В его голосе было что-то такое, от чего я сразу перестала улыбаться.

Он осторожно взял мою руку в свои — так берут что-то хрупкое, к чему страшно прикоснуться слишком сильно, — и поднёс ближе к свету.

Я почувствовала, как у меня перехватило дыхание. Его пальцы были тёплыми. Удивительно тёплыми после холодной воды, после душа, после всего этого длинного страшного дня.

Несколько секунд он просто смотрел на порез, будто решал, сердиться ему на меня или жалеть.

Потом медленно, почти машинально, он потянул вниз полотняную повязку, закрывавшую лицо. Я даже не успела понять, что он делает. Он склонился к моей руке — совсем близко, так близко, что я почувствовала его дыхание на коже, — и лёгким, почти невесомым прикосновением коснулся губами не самой ранки, а пальцев рядом. Словно это был не поцелуй даже, а что-то ещё более опасное именно своей осторожностью.

У меня на секунду потемнело в глазах.

Михаэль тут же выпрямился, будто сам испугался собственной внезапности, снова натянул повязку на лицо и уже с нарочитым спокойствием потянулся за чистым полотенцем.

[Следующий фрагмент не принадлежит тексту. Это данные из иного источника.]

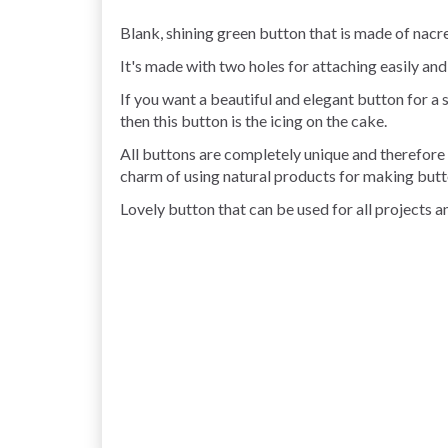
Blank, shining green button that is made of nacre
It's made with two holes for attaching easily and
If you want a beautiful and elegant button for a sh
then this button is the icing on the cake.
All buttons are completely unique and therefore t
charm of using natural products for making butt
Lovely button that can be used for all projects an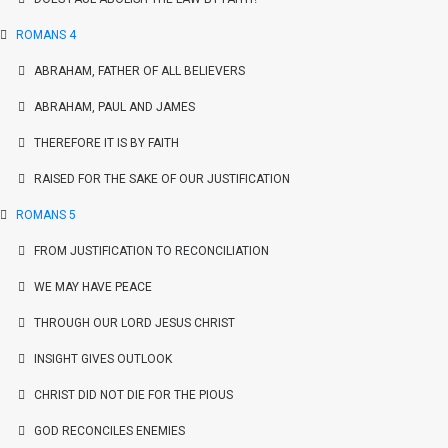
ROMANS 4
ABRAHAM, FATHER OF ALL BELIEVERS
ABRAHAM, PAUL AND JAMES
THEREFORE IT IS BY FAITH
RAISED FOR THE SAKE OF OUR JUSTIFICATION
ROMANS 5
FROM JUSTIFICATION TO RECONCILIATION
WE MAY HAVE PEACE
THROUGH OUR LORD JESUS CHRIST
INSIGHT GIVES OUTLOOK
CHRIST DID NOT DIE FOR THE PIOUS
GOD RECONCILES ENEMIES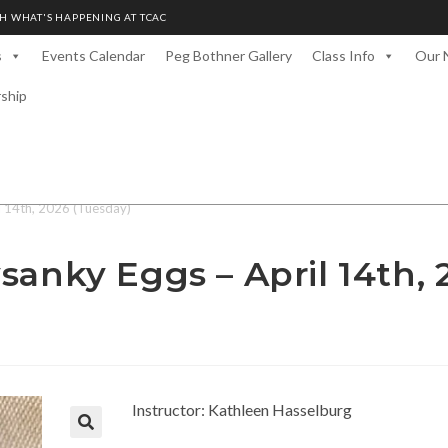
H WHAT'S HAPPENING AT TCAC
s
Events Calendar
Peg Bothner Gallery
Class Info
Our 
rship
l 14th, 2026 (Tuesday)
sanky Eggs – April 14th, 
Instructor: Kathleen Hasselburg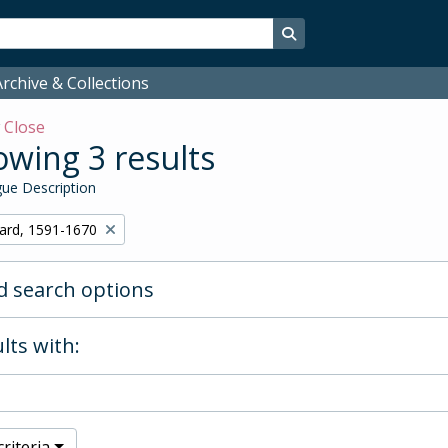
Search in browse page
rchive & Collections
w
Close
wing 3 results
ue Description
hard, 1591-1670
 search options
lts with:
riteria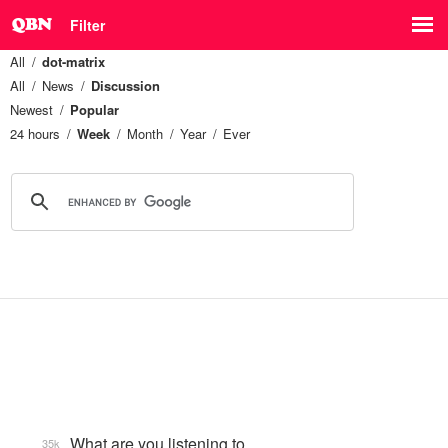
Filter
All
dot-matrix
All
News
Discussion
Newest
Popular
24 hours
Week
Month
Year
Ever
What are you listening to…
35k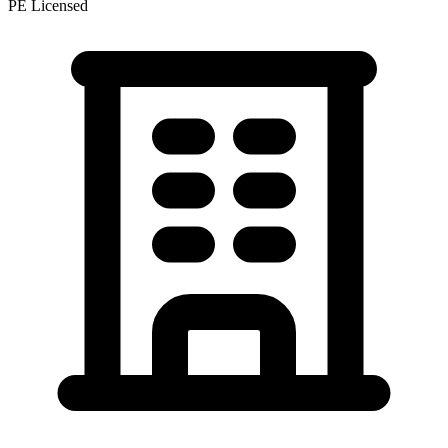
PE Licensed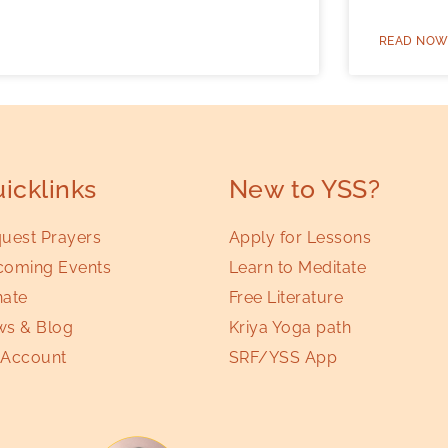
READ NOW
icklinks
New to YSS?
uest Prayers
Apply for Lessons
oming Events
Learn to Meditate
ate
Free Literature
s & Blog
Kriya Yoga path
Account
SRF/YSS App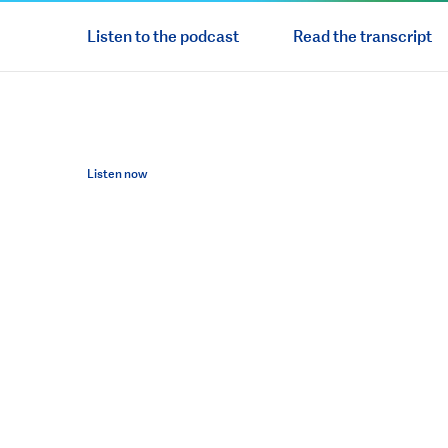
Listen to the podcast
Read the transcript
Listen now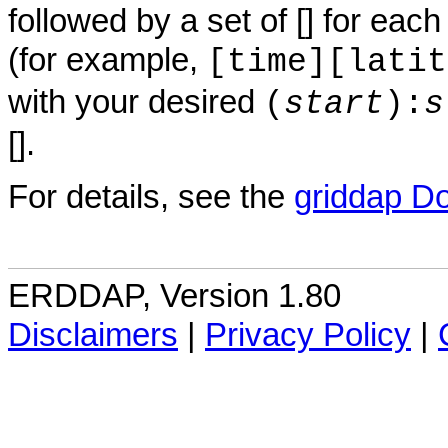
followed by a set of [] for eac
(for example,
[time][latit
with your desired
(
start
):
s
[].
For details, see the
griddap D
ERDDAP, Version 1.80
Disclaimers
|
Privacy Policy
|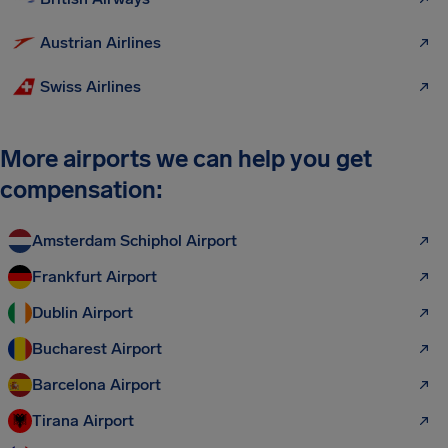
Austrian Airlines
Swiss Airlines
More airports we can help you get
compensation:
Amsterdam Schiphol Airport
Frankfurt Airport
Dublin Airport
Bucharest Airport
Barcelona Airport
Tirana Airport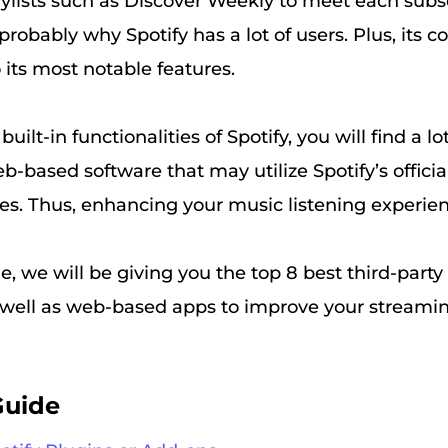
aylists such as Discover Weekly to meet each subs
 probably why Spotify has a lot of users. Plus, its c
 its most notable features.
uilt-in functionalities of Spotify, you will find a lo
-based software that may utilize Spotify’s officia
res. Thus, enhancing your music listening experie
cle, we will be giving you the top 8 best third-party
 well as web-based apps to improve your streami
Guide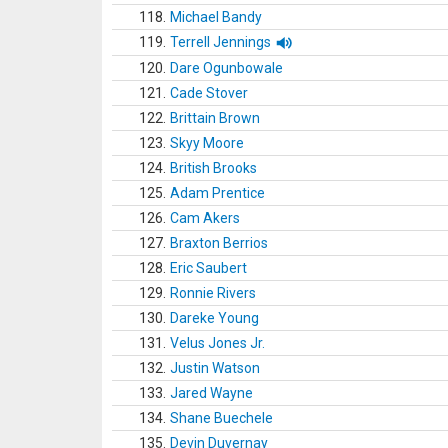
118.
Michael Bandy
119.
Terrell Jennings
120.
Dare Ogunbowale
121.
Cade Stover
122.
Brittain Brown
123.
Skyy Moore
124.
British Brooks
125.
Adam Prentice
126.
Cam Akers
127.
Braxton Berrios
128.
Eric Saubert
129.
Ronnie Rivers
130.
Dareke Young
131.
Velus Jones Jr.
132.
Justin Watson
133.
Jared Wayne
134.
Shane Buechele
135.
Devin Duvernay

— Нужно перевязать, — сказал он так ровно, словно ничего не произошло.

Я молчала. Кажется, если бы в ту минуту от меня потребовали назвать собственное имя, я бы не смогла.

Он оторвал узкую полоску ткани и очень бережно обмотал ею мой палец. Его руки двигались медленно, сосредоточенно, и эта сосредоточенность почему-то смущала ещё сильнее, чем если бы он сказал что-нибудь ласковое. Закончив, он завязал узел, поднял на меня глаза — и только тогда в них мелькнула тень знакомой мягкой усмешки.

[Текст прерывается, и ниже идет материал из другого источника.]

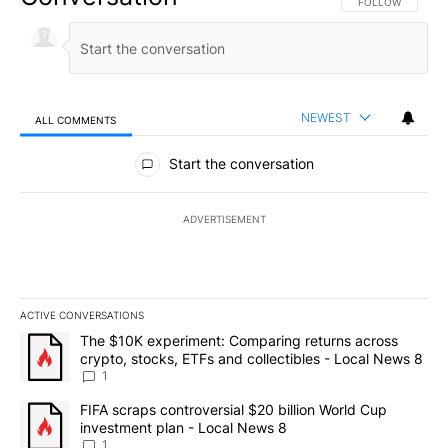
FOLLOW THIS CO
FOLLOW
NEWEST
ALL COMMENTS
All Comments
Start the conversation
ADVERTISEMENT
ACTIVE CONVERSATIONS
The following is a list of the most commented articles in the last 7
A trending article titled "The $10K experiment: Comparing return
The $10K experiment: Comparing returns across
crypto, stocks, ETFs and collectibles - Local News 8
1
A trending article titled "FIFA scraps controversial $20 billion 
FIFA scraps controversial $20 billion World Cup
investment plan - Local News 8
1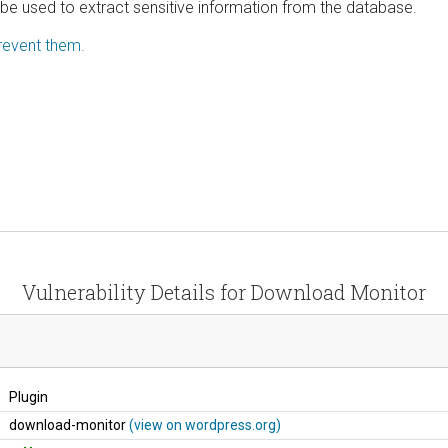
n be used to extract sensitive information from the database.
revent them.
Vulnerability Details for Download Monitor
Plugin
download-monitor
(view on wordpress.org)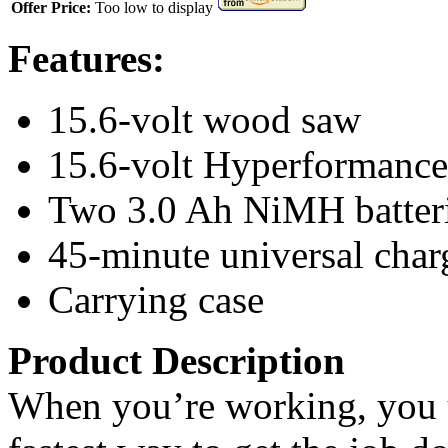
Offer Price:
Too low to display
Features:
15.6-volt wood saw
15.6-volt Hyperformance 
Two 3.0 Ah NiMH batter
45-minute universal char
Carrying case
Product Description
When you’re working, you us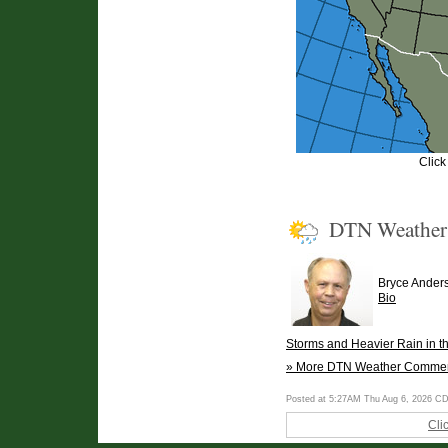
Click
DTN Weathe
Bryce Ander
Bio
Storms and Heavier Rain in t
» More DTN Weather Comme
Posted at 5:27AM Thu Aug 6, 2026 C
Cli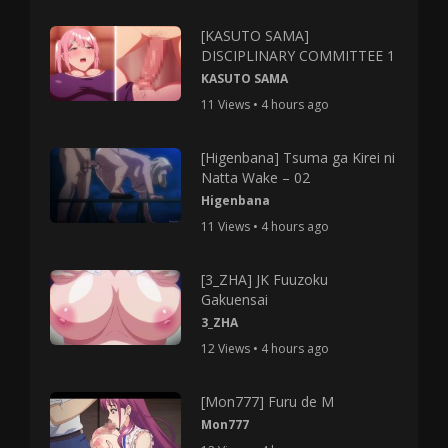
[KASUTO SAMA]
DISCIPLINARY COMMITTEE 1
KASUTO SAMA
11 Views • 4 hours ago
[Higenbana] Tsuma ga Kirei ni
Natta Wake – 02
Higenbana
11 Views • 4 hours ago
[3_ZHA] JK Fuuzoku
Gakuensai
3_ZHA
12 Views • 4 hours ago
[Mon777] Furu de M
Mon777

— Вот, — тихо сказал он. — До свадьбы заживёт, — тихо сказал он, и голос у него прозвучал так спокойно, будто он вовсе не заметил, что только что сделал со мной одним этим прикосновением.

У меня расширились глаза. Я замялась.

— Спасибо.

— Не за что.

Но руку он отпустил не сразу. Всего на одно лишнее мгновение. Настолько короткое, что, наверное, я могла бы убедить себя, будто мне это просто показалось. Если бы сердце в ту же секунду не ударилось о рёбра так сильно, что я едва не выронила нож снова. Я поспешно отвернулась к кастрюле.

— Кажется, бульон сейчас убежит.

— Это будет первое блюдо в истории, которое решит сбежать от собственных поваров.

— И я его прекрасно понимаю.

Он тихо засмеялся.

Потом сам взялся за ложку и принялся помешивать бульон, а я, чтобы не смотреть на него слишком откровенно, занялась хлебом. Нарезала ломти, растёрла с маслом чеснок, нашла остатки зелени и даже отыскала в буфете банку с сушёным тимьяном, о существовании которой Марта, кажется, давно забыла.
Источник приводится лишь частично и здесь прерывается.